Porque los controladores han atentado contra la libertad de movimientos de cientos de miles de ciudadanos, atrapados en los aeropuertos por su culpa.

Como decía al principio, las leyes están redactadas con el culo. A veces son tan ambiguas que permiten casi cualquier aberración, y en otras ocasiones son tan estrictas que su apliacación literal va en contra del espíritu por el que fueron redactadas. Y es de sentido común que la paralización del tráfico aéreo en un pais como España es una catástrofe que sí justifica la declaración del estado de alarma.

Finalmente ha quedado demostrado que los servicios públicos están mejor proveidos por las empresas privadas que por las públicas o los funcionarios. Sólo la competencia da la libertad de elección necesaria para asignar recursos de forma eficiente, y eso va también por el sueldo de los controladores. Dicen que "no son reponedores del PRYCA". ¿Y? ¿Es que preferirían entrar en los almacenes y rebuscar entre palets en lugar de tener los productos en los estantes bien colocaditos? ¿Quién dice qué trabajo es más importante? Esta gente se ha endiosado hasta extremos patológicos.
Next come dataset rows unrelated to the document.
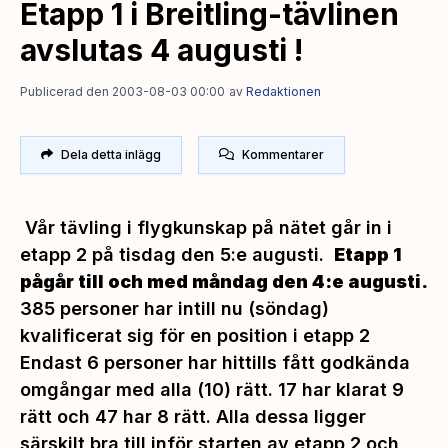
Etapp 1 i Breitling-tävlinen
avslutas 4 augusti !
Publicerad den 2003-08-03 00:00
av
Redaktionen
Dela detta inlägg
Kommentarer
Vår tävling i flygkunskap på nätet går in i
etapp 2 på tisdag den 5:e augusti.
Etapp 1
pågår till och med måndag den 4:e augusti.
385 personer har intill nu (söndag)
kvalificerat sig för en position i etapp 2
Endast 6 personer har hittills fått godkända
omgångar med alla (10) rätt. 17 har klarat 9
rätt och 47 har 8 rätt. Alla dessa ligger
särskilt bra till inför starten av etapp 2 och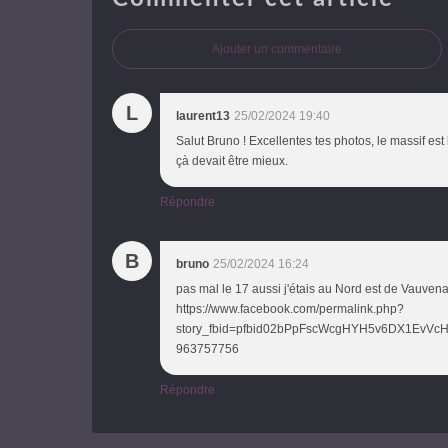
Ajouter un commentaire
L
laurent13
25/02/2024 19:40
Salut Bruno ! Excellentes tes photos, le massif est 
çà devait être mieux.
Répondre
B
bruno
25/02/2024 16:24
pas mal le 17 aussi j'étais au Nord est de Vauvena
https://www.facebook.com/permalink.php?
story_fbid=pfbid02bPpFscWcgHYH5v6DX1EvV
963757756
Répondre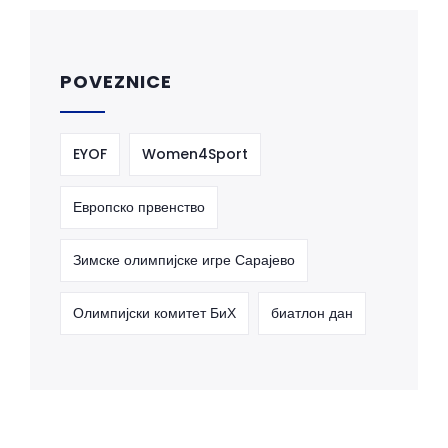
POVEZNICE
EYOF
Women4Sport
Европско првенство
Зимске олимпијске игре Сарајево
Олимпијски комитет БиХ
биатлон дан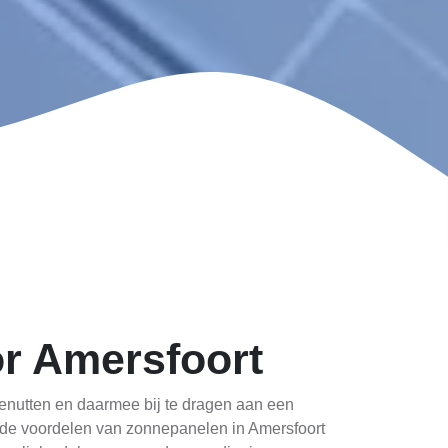
r Amersfoort
benutten en daarmee bij te dragen aan een
e de voordelen van zonnepanelen in Amersfoort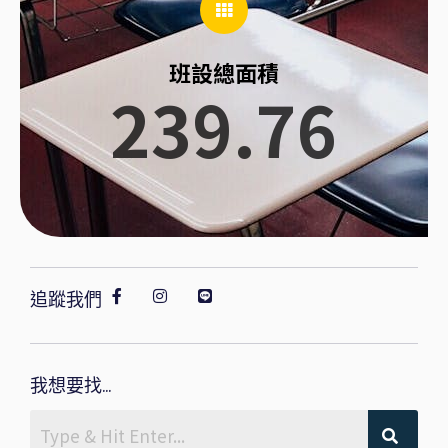
班設總面積
239.76
追蹤我們
我想要找...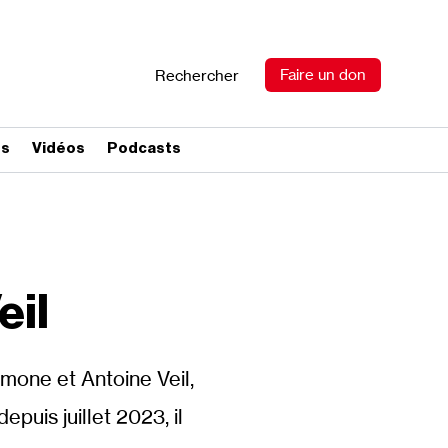
Faire un don
Rechercher
es
Vidéos
Podcasts
eil
imone et Antoine Veil,
puis juillet 2023, il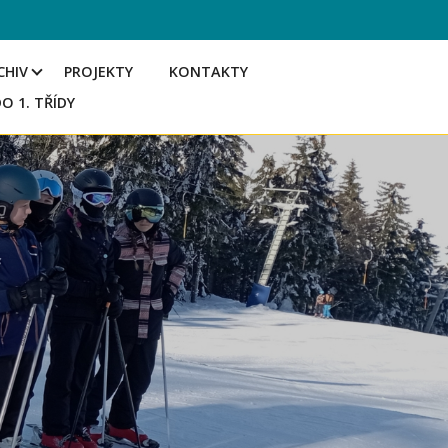
CHIV
PROJEKTY
KONTAKTY
DO 1. TŘÍDY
Lo cierto es que el trabajo de controlador no lo puede hacer cualquiera, cosa más dudosa en el caso del reponedor. Pero tampoco cualquiera sirve como médico, enterrador o piloto. Es más, tal vez tengan más responsabilidad hoy en día los pilotos que los controladores. Al fin y al cabo con el TCAS es más fácil evitar una catástrofe por un error del controlador, mientras que un error de un piloto sigue siendo más crítico. Así que si los señores controladores se creen tan necesarios e importantes, que se hagan valer en un mercado libre de concesionarias de control aéreo, a ver si tendrían los sueldazos que tienen.

Sólo con un mercado libre se puede tener una sociedad libre: libre de colectivos coactivos como los controladores, y libre de gobiernos incompetentes que les han dado pábulo hasta que la situación ha sido insostenible. Porque mientras la situación económica era favorable se podía ceder a sus presiones, y sólo cuando literalmente no ha habido dinero para seguir atendiéndo sus reivindicaciones ha estallado el caos.